Understanding the information contained in genome sequence was the major challenge of the early 21st century. The genome is the entire DNA content of a cell, including all the genes and all of the intergenic regions. Prokaryotic genomes are small with very little space between genes. The yeast genome contains 6000 genes and has a more compact organization.
Every organism is specified by genomes, which contain the biological information needed to construct and maintain a living organism. Most genomes, including those for all cellular life forms, are made of DNA (deoxyribonucleic Acid) but a few viruses have RNA (ribonucleic Acid) genomes. DNA and RNA are polymeric molecules made up of linear, unbranched chain of monomeric subunits called nucleotides.
The biological information contained in a genome is encoded in the nucleotide sequence of its DNA or RNA molecules and is divided into discrete units called genes.
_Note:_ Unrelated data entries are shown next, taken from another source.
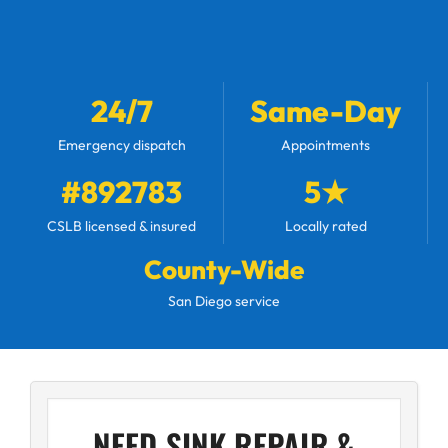
24/7
Same-Day
Emergency dispatch
Appointments
#892783
5★
CSLB licensed & insured
Locally rated
County-Wide
San Diego service
NEED SINK REPAIR &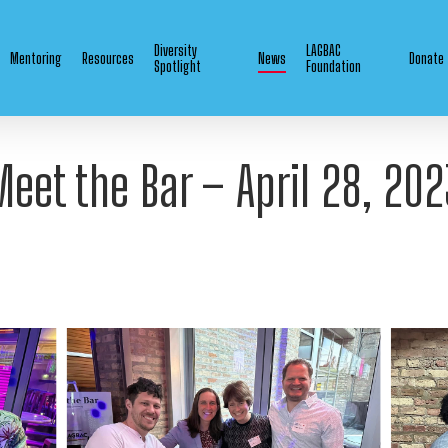
Diversity
LAGBAC
Mentoring
Resources
News
Donate
Spotlight
Foundation
Meet the Bar – April 28, 202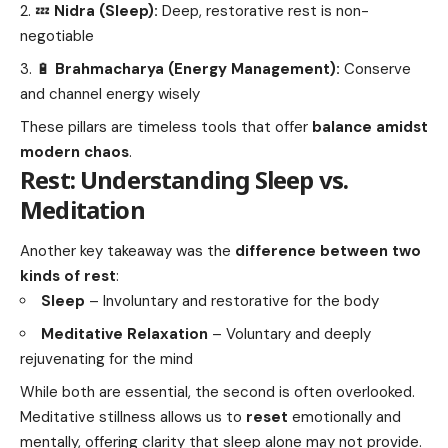
💤
Nidra (Sleep):
Deep, restorative rest is non-
negotiable
🔋
Brahmacharya (Energy Management):
Conserve
and channel energy wisely
These pillars are timeless tools that offer
balance amidst
modern chaos
.
Rest: Understanding Sleep vs.
Meditation
Another key takeaway was the
difference between two
kinds of rest
:
Sleep
– Involuntary and restorative for the body
Meditative Relaxation
– Voluntary and deeply
rejuvenating for the mind
While both are essential, the second is often overlooked.
Meditative stillness allows us to
reset
emotionally and
mentally, offering clarity that sleep alone may not provide.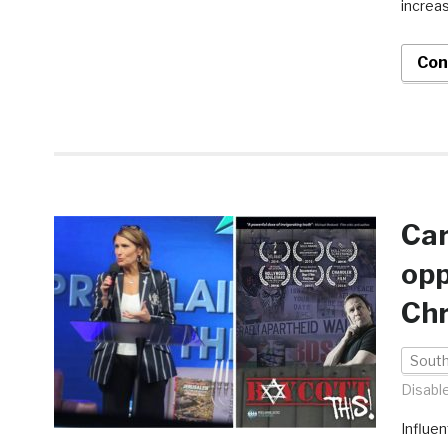
increas
Con
Ca
opp
Chr
South
Disabl
Influen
The information in a gene is read by proteins attached to the genome at the appropriate positions and initiate a series of biochemical reactions referred to gene expression.
For organisms with DNA genomes this process was originally looked on as comprising following two stages:
- Transcription: first producing an RNA copy of gene.
- Translation: resulting in synthesis of protein whose amino acid sequence is determined, via the genetic code, by the nucleotide sequence of the RNA transcript.
This is still an accurate description of gene expression in simple organisms such as bacteria, but it gives an incomplete picture of events involved in conversion of genomic.[113]